What is the risk of extrapyramidal symptoms (EPS) with Cobenfy (xanomeline/trospium)?

Risk of Extrapyramidal Symptoms (EPS) with Cobenfy

Cobenfy (xanomeline/trospium) has a remarkably low risk of extrapyramidal symptoms, with rates similar to placebo and substantially lower than traditional antipsychotics. This represents a major safety advantage of this first-in-class muscarinic agonist that works without dopamine D2 receptor blockade.

Clinical Trial Evidence

In pooled analyses of three 5-week placebo-controlled trials involving 683 participants, EPS rates were essentially equivalent between Cobenfy and placebo groups 1, 2. Specifically:

• Non-akathisia EPS occurred in only 2% of Cobenfy-treated patients versus <1% on placebo 1
• This included dyskinesia, drooling, dystonia, extrapyramidal disorder, muscle contraction involuntary, and muscle spasms 1
• Akathisia rates were similarly low and comparable to placebo 2
• No clinically meaningful motor symptoms emerged across all trials 3

Long-Term Safety Profile

The 52-week open-label EMERGENT-5 trial (N=566) confirmed sustained low EPS risk with extended treatment 4. The safety profile remained consistent with short-term trials, with no new motor complications emerging over one year of continuous use 4.

Mechanism Explains Low EPS Risk

Cobenfy's unique mechanism—M1/M4 muscarinic receptor agonism without direct D2 dopamine receptor blockade—fundamentally explains its lack of EPS 5, 3. Traditional antipsychotics cause EPS through striatal D2 receptor antagonism 6. By avoiding this pathway entirely, Cobenfy circumvents the primary mechanism underlying drug-induced parkinsonism, dystonia, and akathisia 3, 7.

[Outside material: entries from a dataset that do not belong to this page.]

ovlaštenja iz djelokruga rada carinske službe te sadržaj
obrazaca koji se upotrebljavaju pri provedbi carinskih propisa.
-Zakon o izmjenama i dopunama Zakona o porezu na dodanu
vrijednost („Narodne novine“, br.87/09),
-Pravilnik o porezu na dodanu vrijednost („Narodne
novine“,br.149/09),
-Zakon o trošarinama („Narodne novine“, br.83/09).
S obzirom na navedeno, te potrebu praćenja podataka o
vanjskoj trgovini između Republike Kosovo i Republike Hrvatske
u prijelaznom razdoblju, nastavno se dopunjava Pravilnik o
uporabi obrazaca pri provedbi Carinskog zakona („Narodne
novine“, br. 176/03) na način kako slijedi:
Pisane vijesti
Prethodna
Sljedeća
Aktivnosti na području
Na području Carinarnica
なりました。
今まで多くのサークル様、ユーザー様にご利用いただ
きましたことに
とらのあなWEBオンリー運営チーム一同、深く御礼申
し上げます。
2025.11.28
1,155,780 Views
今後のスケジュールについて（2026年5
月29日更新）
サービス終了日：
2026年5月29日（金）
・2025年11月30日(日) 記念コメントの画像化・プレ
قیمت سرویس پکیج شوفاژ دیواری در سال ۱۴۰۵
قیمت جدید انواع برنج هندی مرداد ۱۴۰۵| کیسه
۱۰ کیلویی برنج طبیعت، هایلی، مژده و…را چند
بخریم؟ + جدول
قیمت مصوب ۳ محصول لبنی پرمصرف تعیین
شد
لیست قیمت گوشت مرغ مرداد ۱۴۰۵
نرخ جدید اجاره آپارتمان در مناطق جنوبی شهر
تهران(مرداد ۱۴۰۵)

Comparison to Traditional Antipsychotics

This represents a stark contrast to conventional antipsychotics:

• High-potency dopamine antagonists (e.g., haloperidol) commonly produce acute EPS including dystonia, parkinsonism, and akathisia 6
• Children and adolescents face even higher EPS risk than adults with traditional agents 6
• Atypical antipsychotics carry lower but still significant EPS risk, particularly risperidone 6
• Up to 50% of youth on traditional neuroleptics may experience tardive or withdrawal dyskinesia 6

Clinical Implications

Cobenfy should be strongly considered for patients who have experienced EPS on prior antipsychotics or those at high risk for motor complications 3, 8. The absence of D2 blockade eliminates the need for:

• Prophylactic antiparkinsonian agents 6
• Routine monitoring with scales like the Abnormal Involuntary Movement Scale 6
• Dose adjustments to manage motor side effects 6

Important Caveats

While EPS risk is minimal, Cobenfy carries other anticholinergic and cholinergic adverse effects that require monitoring 1:

• Most common side effects are gastrointestinal: nausea (19%), dyspepsia (18%), constipation (17%), and vomiting (15%) 1
• Central anticholinergic effects (dizziness, confusion, hallucinations, somnolence) can occur and require monitoring 1
• Urinary retention risk necessitates caution in males, elderly patients, and those with BPH 1
• Tachycardia occurs, with mean heart rate increases of approximately 10 bpm 1

The practical advantage is clear: patients can be switched from dopamine-blocking antipsychotics to Cobenfy without the motor complications that plague traditional treatment 4, though the cholinergic side effect profile requires different monitoring strategies 2.